Words of Wisdom: Be a learner for life, never give up and practice to perfection, says kathak dancer Shobha Koser
At 75, kathak dancer Shobha Koser believes you’re never too old to learn.
“There is no age to stop learning. Stay curious and eager, particularly when it comes to your chosen profession or area of interest. There’s no skipping the riyaaz (practice). It is a tapasya . Go to the depths, mannan karo (contemplate) and do what it takes to excel,” says Shobha, an exponent of the Jaipur Gharana of kathak.
As registrar of Pracheen Kala Kendra, an organisation her late husband and a Tandav dance exponent Madan Lal Koser founded in 1956 in Chandigarh to promote classical dance and music, she has come a long way. “It’s been a beautiful journey in dance,” she says, recalling how she was barely 16 in 1961 when she got married and made the city her home.
“I was only a matriculate at that time. Besides performing, I used to teach dance in Carmel Convent before joining Government College for Girls in 1963. I was a judge along with actors Devika Rani and Prithviraj Kapoor at a cultural festival in Kullu where then Punjab chief minister Pratap Singh Kairon was the chief guest. He watched my kathak performance and suggested I teach dance at GCG,” she says.
It was after she started teaching that she did her graduation, post-graduation and doctorate in dance. Having written two books based on the notes she prepared for her students, she says, “My husband encouraged me to study. My son and daughter were also doing graduation when I was studying. They’ve been very supportive.”
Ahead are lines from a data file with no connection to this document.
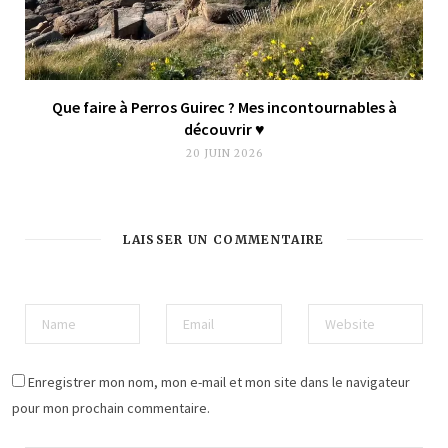
Que faire à Perros Guirec ? Mes incontournables à
découvrir ♥︎
20 JUIN 2026
LAISSER UN COMMENTAIRE
Enregistrer mon nom, mon e-mail et mon site dans le navigateur
pour mon prochain commentaire.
The quality she looks for in a student is self discipline. “The commitment to practice and eagerness to learn make a good dancer.” Her students include generations of dancers and she is particularly proud of grooming actress Poonam Dhillon.
Punctual and professional
The third among seven siblings, Shobha’s father was a doctor and her mother a student of science in Agra. “Though my mother chose to be a homemaker, she noticed my flair for dance early and was instrumental in introducing me to kathak and playing the tabla and sitar. My father was conservative but she was ahead of her time. She got Guru Kanhiya Lal to teach me at home and soon I was performing on stage. I was in Class 8 when I performed before then president Rajendra Prasad at Rashtrapati Bhavan,” she says.
Shobha, who went on to train under Guru Kundan Lal Gangani, still considers her mother has her first teacher. She taught her the importance of discipline, grace and living in the moment. “She would say when you’re dancing, forget everything else,” says the Sangeet Natak Akademi awardee.
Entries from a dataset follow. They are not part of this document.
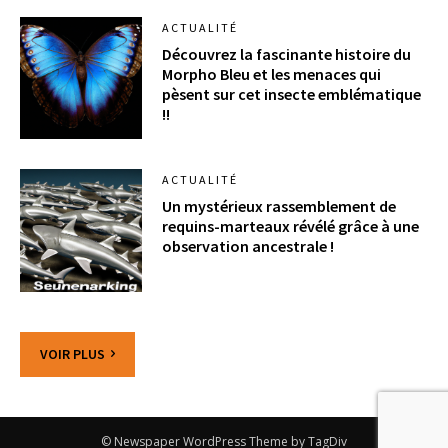
ACTUALITÉ
Découvrez la fascinante histoire du
Morpho Bleu et les menaces qui
pèsent sur cet insecte emblématique
!!
ACTUALITÉ
Un mystérieux rassemblement de
requins-marteaux révélé grâce à une
observation ancestrale !
VOIR PLUS
© Newspaper WordPress Theme by TagDiv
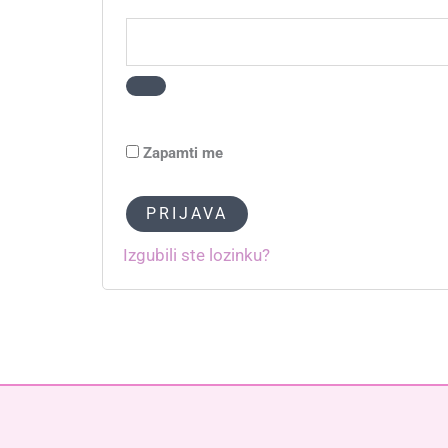
Zapamti me
PRIJAVA
Izgubili ste lozinku?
Shobha is punctual and organised. “I reach 10 minutes before time for any appointment because it makes me feel at peace. I don’t procrastinate. What has to be done will be done today. Kal ka kya bharosa (tomorrow is uncertain),” she says, adding that she plans her day at the start.
Despite her advancing age, she is particular about honouring her commitments.
“Age is a factor and I accept it gracefully. It is important to listen to the body and mould your dance accordingly. I have taken risks to keep my commitments, including performing with a fracture in the leg,” she says with a smile.
Dance is divine
Dance is uplifting spiritually, mentally and physically. “It has taught me to never give up. I’ve overcome cancer and have been living with diabetes for 26 years. I was bedridden for a year in 1989 after a paralytic attack but maine haar nahin maani (I didn’t give up). I didn’t want pity and healed with God’s grace,” she says. “I can’t bend my right thumb but it doesn’t come in the way of the mudras so I’m fine with it. Nothing will stop me from dancing,” she says.
Shobha has seen the city transform from a deserted town to a populous city. “There’s so much traffic! Almost every house has four cars now. It wasn’t meant to grow like this but it is still home, and beautiful,” she says.